Antonio Gramsci was a pioneer of the Italian communist movement during the early 20th century. He co-founded the Communist Party of Italy, becoming one of the new party's leaders in 1924. Gramsci was also a philosopher - his published writings include philosophical works on culture and politics. He promoted a number of ideas that became part of the framework of Marxist philosophy. One of these was the theory of cultural hegemony.
Gramsci was born on January 22, 1891, in the town of Ales, Sardinia. He belonged to one of the island's few literate families. Gramsci was an excellent student, and his academic success won him a scholarship to attend the University of Turin. The city's social atmosphere greatly influenced the young intellectual. Turin was the most advanced industrial city in Italy at that time, and it was home to a significant number of industrial workers, who often staged demonstrations and strikes.
Gramsci's brother had introduced him to socialist philosophy when he was still in Sardinia. As a university student in Turin, Gramsci met many people who shared his socialist beliefs, including Palmiro Togliatti and Angelo Tasca—both of whom would also become prominent members of the future Communist Party of Italy. In 1915, Gramsci joined the Italian Socialist Party and wrote articles for the Turin Avanti! (Forward!). He soon gained recognition as one of most influential journalists in Italy, and his articles were widely read. In 1919, he and his associates started a journal called The New Order, which put the political situations of Europe, Russia, and the United States in the public eye.

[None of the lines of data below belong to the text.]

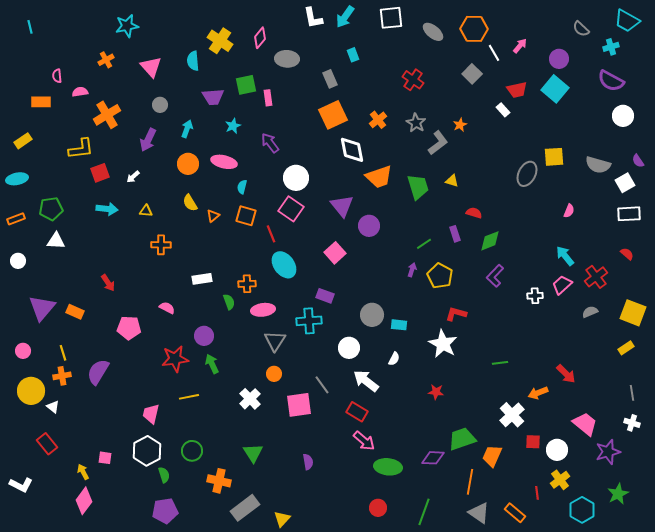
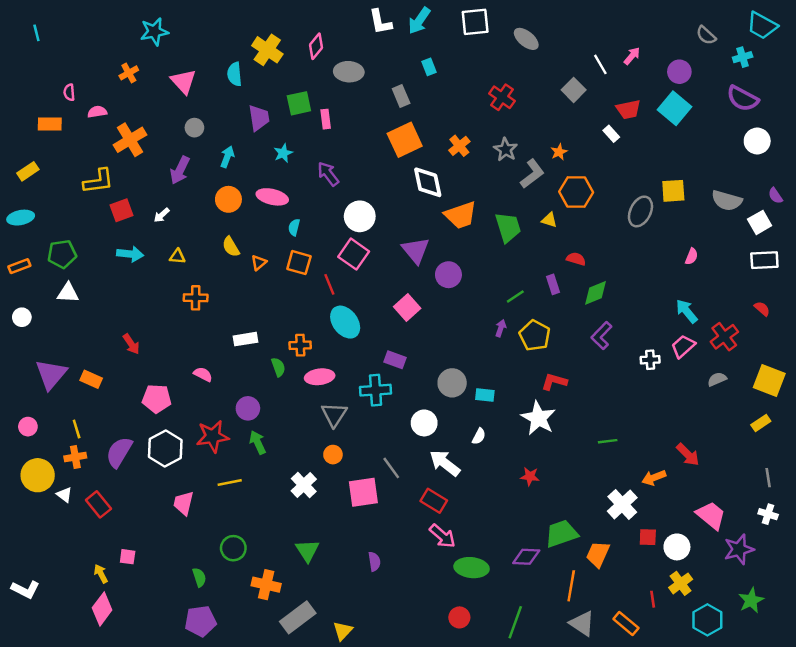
orange hexagon: (474, 29) -> (576, 192), moved
purple trapezoid: (213, 97) -> (259, 118), turned -95
red rectangle: (47, 444) -> (98, 504), moved
white hexagon: (147, 451) -> (165, 448), moved

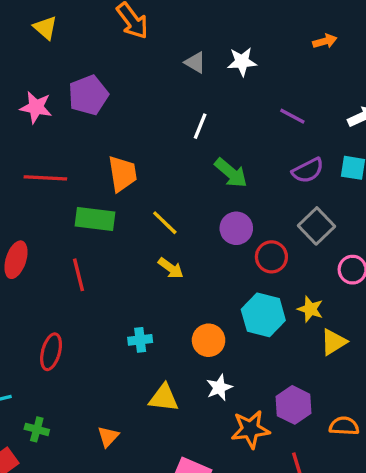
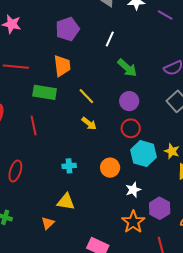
purple pentagon: (88, 95) -> (67, 29), moved
purple line: (292, 116) -> (165, 15), moved
red circle: (271, 257) -> (131, 128), moved
white star: (219, 388) -> (133, 190), moved
yellow triangle: (164, 398) -> (66, 202), moved
orange star: (250, 429) -> (133, 222), turned -30

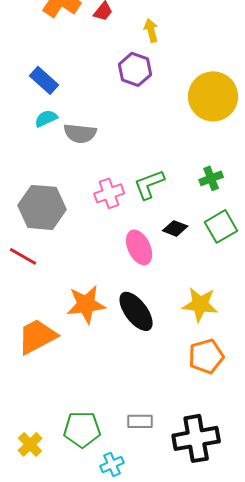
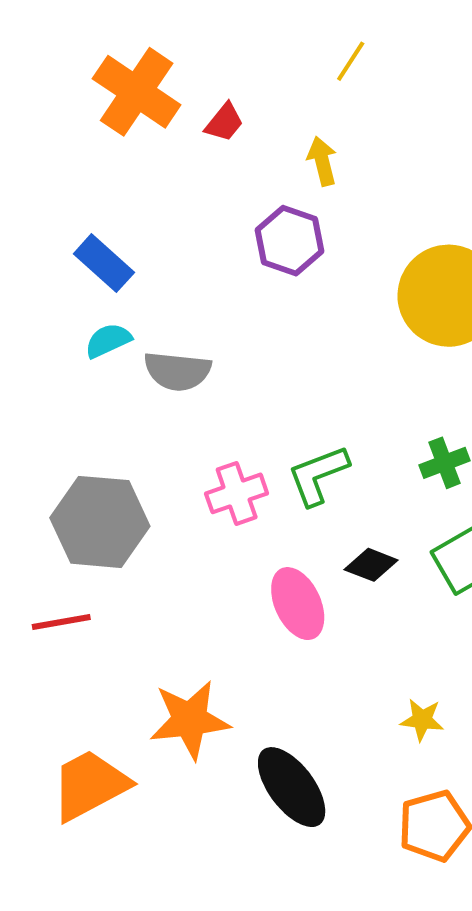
red line: (23, 256) -> (61, 622), turned -40
yellow star: (200, 304) -> (422, 720), size x0.6
black ellipse: (136, 311) -> (292, 787), moved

Two years later, the pro-Bolshevik members of the Italian Socialist Party decided to form the Communist Party of Italy. Gramsci co-founded this party because he felt that his country needed a political party with Leninist ideals. At first he served only as a committee member of the new organization, though he was involved in all its major decisions. In 1922, he attended the Communist International in Moscow as a representative of the Italian communist movement. During this trip he made the acquaintance of Julka Schucht, who would become his wife and the mother of his two children.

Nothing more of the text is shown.